Joe Gross: 28 years with The Capital and going strong When Sports Editor Joe Gross showed up at The Evening Capital in 1973 for a sports job interview, he was wearing a gray cape and a "superfly hat" with his hair grown down to his shoulders. He also had his signature moustache. "I took a look at that clean-shaven, crew-cut newsroom and thought I never had a chance," Joe said.
Ed Casey, the Executive Editor who hired him away from the Bucks County Courier in Pennsylvania, just laughs at the memory.
A graduate of the University of Hawaii and a Navy veteran, Joe hunkered down in an alcove off the newsroom on the second floor at 214 West St. In those days, the department consisted of Al Hopkins, Joe and Hymy Cohen, who covered sports part-time.

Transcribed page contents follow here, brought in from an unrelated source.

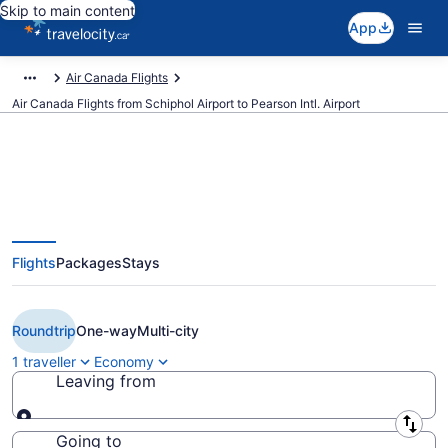
Skip to main content
App
Air Canada Flights
Air Canada Flights from Schiphol Airport to Pearson Intl. Airport
Book Cheap Air Canada flight
Flights
Packages
Stays
from Amsterdam (AMS) to
Toronto (YYZ) from CA $2,132
Roundtrip
One-way
Multi-city
1 traveller
Economy
Leaving from
Leaving from
Going to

A talkable Ester Dimonte headed the nearby library, Joe said. Their desks were next to the miniscule photo lab. At that time, the sports department didn't cover the Orioles or the Colts, "so I started that," Joe said. No one ever traveled with the Navy football team, and Joe started that, too. There were no sport pages, just one sports page. Now on weekends the section can be 12 pages.
Joe wrote the first controversial sports column, criticizing Coach Al Larrimore of Annapolis High School. He hired part-time writers, which brought an increase in high school coverage, more photos of Navy sporting events and more focus on professional teams. Eventually Joe got Ed's approval to include sailing club results, and produced the first boating tabloid.

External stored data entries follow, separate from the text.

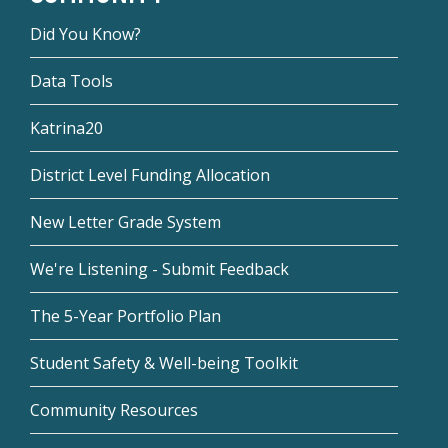
Did You Know?
Data Tools
Katrina20
District Level Funding Allocation
New Letter Grade System
We're Listening - Submit Feedback
The 5-Year Portfolio Plan
Student Safety & Well-being Toolkit
Community Resources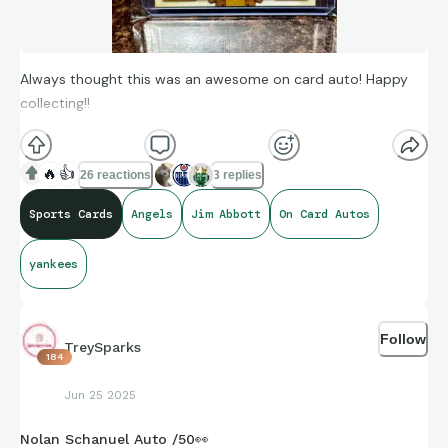
Always thought this was an awesome on card auto! Happy
collecting!!
🔥
👍
26 reactions
3 replies
Sports Cards
Angels
Jim Abbott
On Card Autos
yankees
Follow
TreySparks
184
Jun 25 2025
Nolan Schanuel Auto /50👀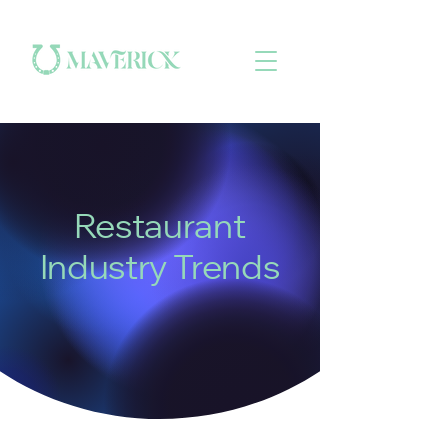
Restaurant
Industry Trends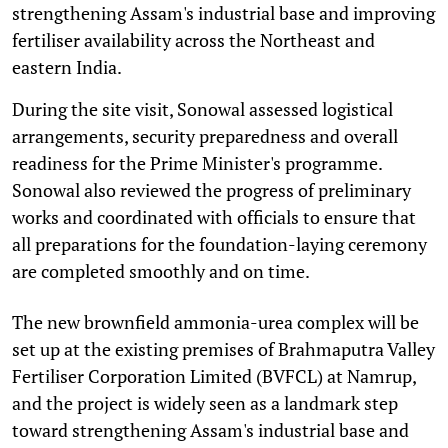
strengthening Assam's industrial base and improving
fertiliser availability across the Northeast and
eastern India.
During the site visit, Sonowal assessed logistical
arrangements, security preparedness and overall
readiness for the Prime Minister's programme.
Sonowal also reviewed the progress of preliminary
works and coordinated with officials to ensure that
all preparations for the foundation-laying ceremony
are completed smoothly and on time.
The new brownfield ammonia-urea complex will be
set up at the existing premises of Brahmaputra Valley
Fertiliser Corporation Limited (BVFCL) at Namrup,
and the project is widely seen as a landmark step
toward strengthening Assam's industrial base and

He also helped newsroom employees learn how to use a new computer system which he had already used in Pennsylvania. The newspaper was updating from old Royal typewriters to IBM Selectrics and then to a scanner system. Joe served in the group that chose the computer system, since a major concern was agate type and box scores, not a typical need covered by most computer software. Joe also was the first one to ever use a portable computer, sent to the newspaper by Tandy so he could test sending results from games direct to the office, he said.

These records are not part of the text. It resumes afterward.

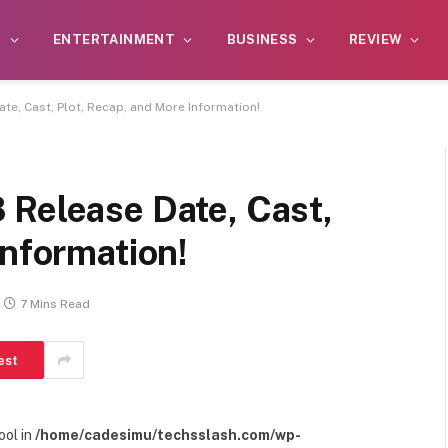
S
ENTERTAINMENT
BUSINESS
REVIEW
te, Cast, Plot, Recap, and More Information!
 Release Date, Cast,
Information!
7 Mins Read
est
ool in
/home/cadesimu/techsslash.com/wp-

One of Joe's favorite memories is of a part-time writer who was told to put his story "in the hole." The "hole" was the dumb waiter in the middle of the newsroom, which took the copy down stairs for scanning.
The young man dutifully looked for a hole, and found one in the old linoleum tile behind a desk. He stuck in his story. "We had to take out the tiles from the composing room ceiling to get his article," Joe says with a chuckle.
Joe Gross says the best thing that happened at the newspaper was spying a cute reporter, Susan Cloud, in the newsroom. The couple was married in the Paca Gardens in October of 1975 and have two kids: Mara, 21, and Max, 19.